- **Work to complete**: Where a line of the records contains the word "PORTA", show that line.
-------- Excerpted records
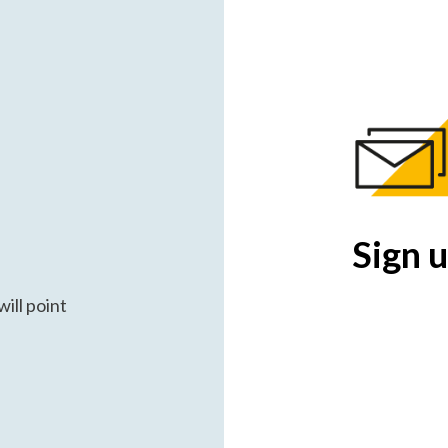
Sign u
ill point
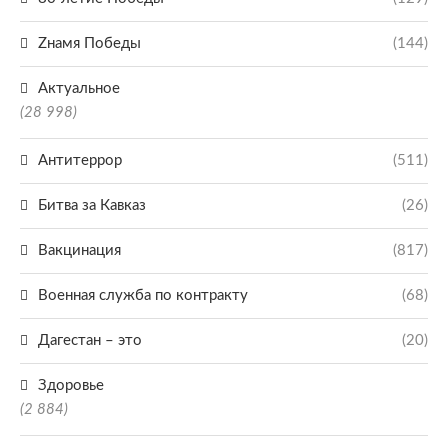
Zнамя Победы
(144)
Актуальное
(28 998)
Антитеррор
(511)
Битва за Кавказ
(26)
Вакцинация
(817)
Военная служба по контракту
(68)
Дагестан – это
(20)
Здоровье
(2 884)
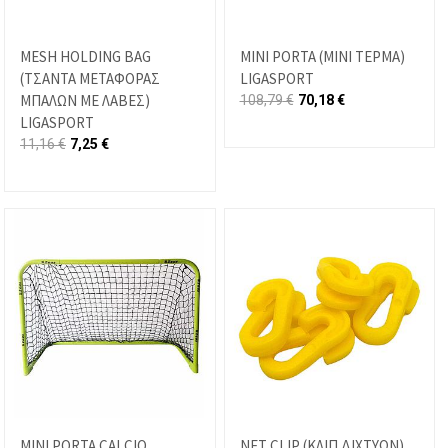
MESH HOLDING BAG
MINI PORTA (ΜΙΝΙ ΤΕΡΜΑ)
(ΤΣΑΝΤΑ ΜΕΤΑΦΟΡΑΣ
LIGASPORT
ΜΠΑΛΩΝ ΜΕ ΛΑΒΕΣ)
108,79
€
70,18
€
LIGASPORT
11,16
€
7,25
€
MINI PORTA CALCIO
NET CLIP (ΚΛΙΠ ΔΙΧΤΥΩΝ)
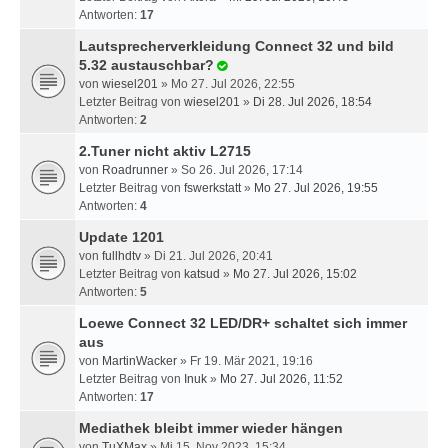
Antworten:
17
Lautsprecherverkleidung Connect 32 und bild
5.32 austauschbar?
von
wiesel201
» Mo 27. Jul 2026, 22:55
Letzter Beitrag von
wiesel201
»
Di 28. Jul 2026, 18:54
Antworten:
2
2.Tuner nicht aktiv L2715
von
Roadrunner
» So 26. Jul 2026, 17:14
Letzter Beitrag von
fswerkstatt
»
Mo 27. Jul 2026, 19:55
Antworten:
4
Update 1201
von
fullhdtv
» Di 21. Jul 2026, 20:41
Letzter Beitrag von
katsud
»
Mo 27. Jul 2026, 15:02
Antworten:
5
Loewe Connect 32 LED/DR+ schaltet sich immer
aus
von
MartinWacker
» Fr 19. Mär 2021, 19:16
Letzter Beitrag von
Inuk
»
Mo 27. Jul 2026, 11:52
Antworten:
17
Mediathek bleibt immer wieder hängen
von
TuXMax
» Mi 15. Nov 2023, 15:34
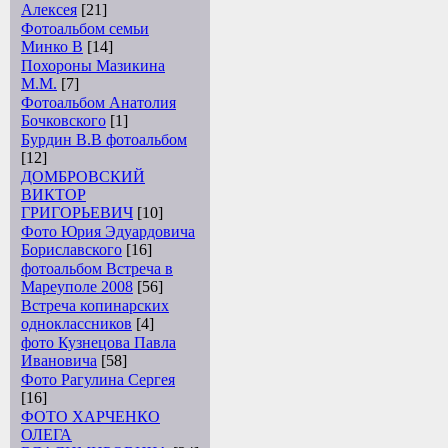
Алексея
[21]
Фотоальбом семьи
Минко В
[14]
Похороны Мазикина
М.М.
[7]
Фотоальбом Анатолия
Бочковского
[1]
Бурдин В.В фотоальбом
[12]
ДОМБРОВСКИЙ
ВИКТОР
ГРИГОРЬЕВИЧ
[10]
Фото Юрия Эдуардовича
Бориславского
[16]
фотоальбом Встреча в
Мареуполе 2008
[56]
Встреча копинарских
одноклассников
[4]
фото Кузнецова Павла
Ивановича
[58]
Фото Рагулина Сергея
[16]
ФОТО ХАРЧЕНКО
ОЛЕГА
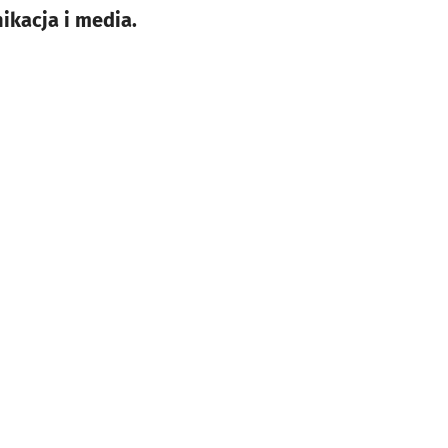
ikacja i media.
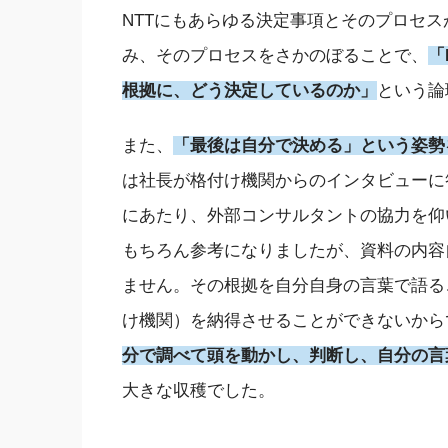
NTTにもあらゆる決定事項とそのプロセ
み、そのプロセスをさかのぼることで、
「
根拠に、どう決定しているのか」
という論
また、
「最後は自分で決める」という姿勢
は社長が格付け機関からのインタビューに
にあたり、外部コンサルタントの協力を仰
もちろん参考になりましたが、資料の内容
ません。その根拠を自分自身の言葉で語る
け機関）を納得させることができないから
分で調べて頭を動かし、判断し、自分の言
大きな収穫でした。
----------------
- **Output of the task**:
MINI PORTA (ΜΙΝΙ ΤΕΡΜΑ)
MINI PORTA CALCIO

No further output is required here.